Exercise description. Exactly the lines from the one containing "sexta-feira, 24 de janeiro" to the final line below should be output, and no others.

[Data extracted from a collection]
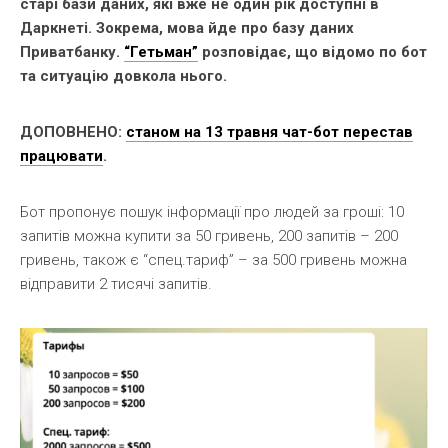
старі бази даних, які вже не один рік доступні в
Даркнеті. Зокрема, мова йде про базу даних
Приватбанку.
“Гетьман”
розповідає, що відомо по бот
та ситуацію довкола нього.
ДОПОВНЕНО:
станом на 13 травня чат-бот перестав
працювати
.
Бот пропонує пошук інформації про людей за гроші: 10
запитів можна купити за 50 гривень, 200 запитів – 200
гривень, також є “спец.тариф” – за 500 гривень можна
відправити 2 тисячі запитів.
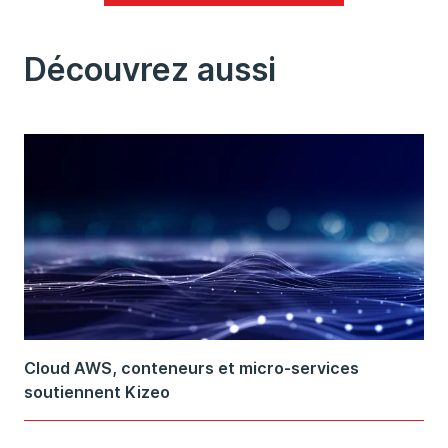
Découvrez aussi
Cloud AWS, conteneurs et micro-services
soutiennent Kizeo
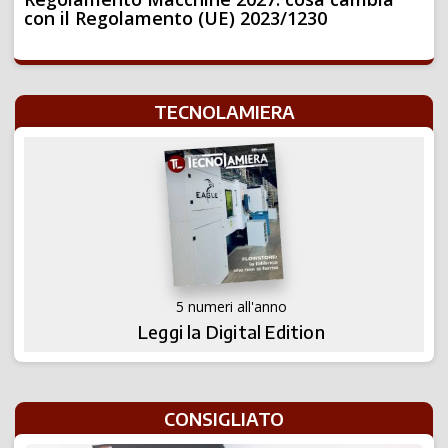
con il Regolamento (UE) 2023/1230
TECNOLAMIERA
5 numeri all'anno
Leggi la Digital Edition
CONSIGLIATO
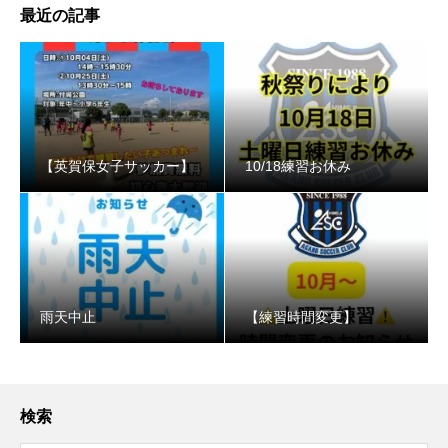
最近の記事
【英賀保女子サッカー】
10/18練習お休み
️雨天中止
【練習時間変更】
検索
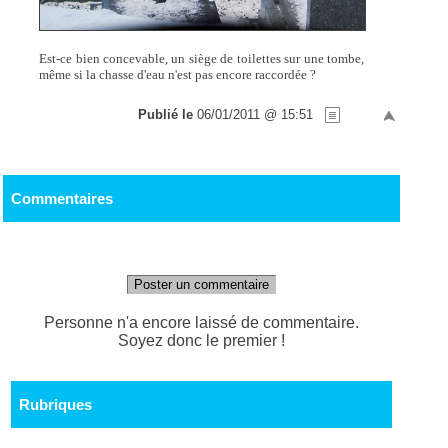
Est-ce bien concevable, un siège de toilettes sur une tombe,
même si la chasse d'eau n'est pas encore raccordée ?
Publié le
06/01/2011 @ 15:51
Commentaires
Poster un commentaire
Personne n'a encore laissé de commentaire.
Soyez donc le premier !
Rubriques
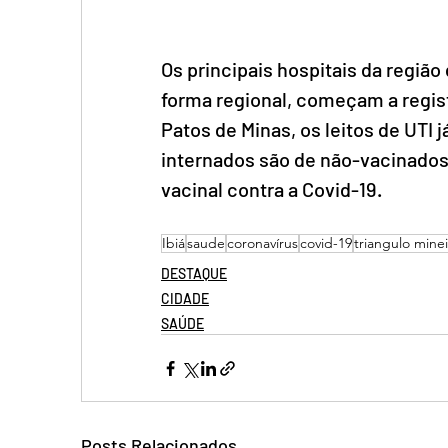
Os principais hospitais da região
forma regional, começam a regis
Patos de Minas, os leitos de UTI
internados são de não-vacinados
vacinal contra a Covid-19.
Ibiá
saude
coronavírus
covid-19
triangulo mine
DESTAQUE
CIDADE
SAÚDE
Posts Relacionados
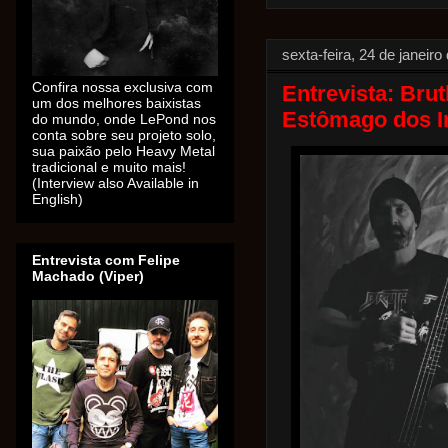
sexta-feira, 24 de janeiro
Confira nossa exclusiva com
Entrevista: Bru
um dos melhores baixistas
Estômago dos I
do mundo, onde LePond nos
conta sobre seu projeto solo,
sua paixão pelo Heavy Metal
tradicional e muito mais!
(Interview also Available in
English)
Entrevista com Felipe
Machado (Viper)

Worked solution.
sexta-feira, 24 de janeiro
Confira nossa exclusiva com
Entrevista: Bru
um dos melhores baixistas
Estômago dos I
do mundo, onde LePond nos
conta sobre seu projeto solo,
sua paixão pelo Heavy Metal
tradicional e muito mais!
(Interview also Available in
English)
Entrevista com Felipe
Machado (Viper)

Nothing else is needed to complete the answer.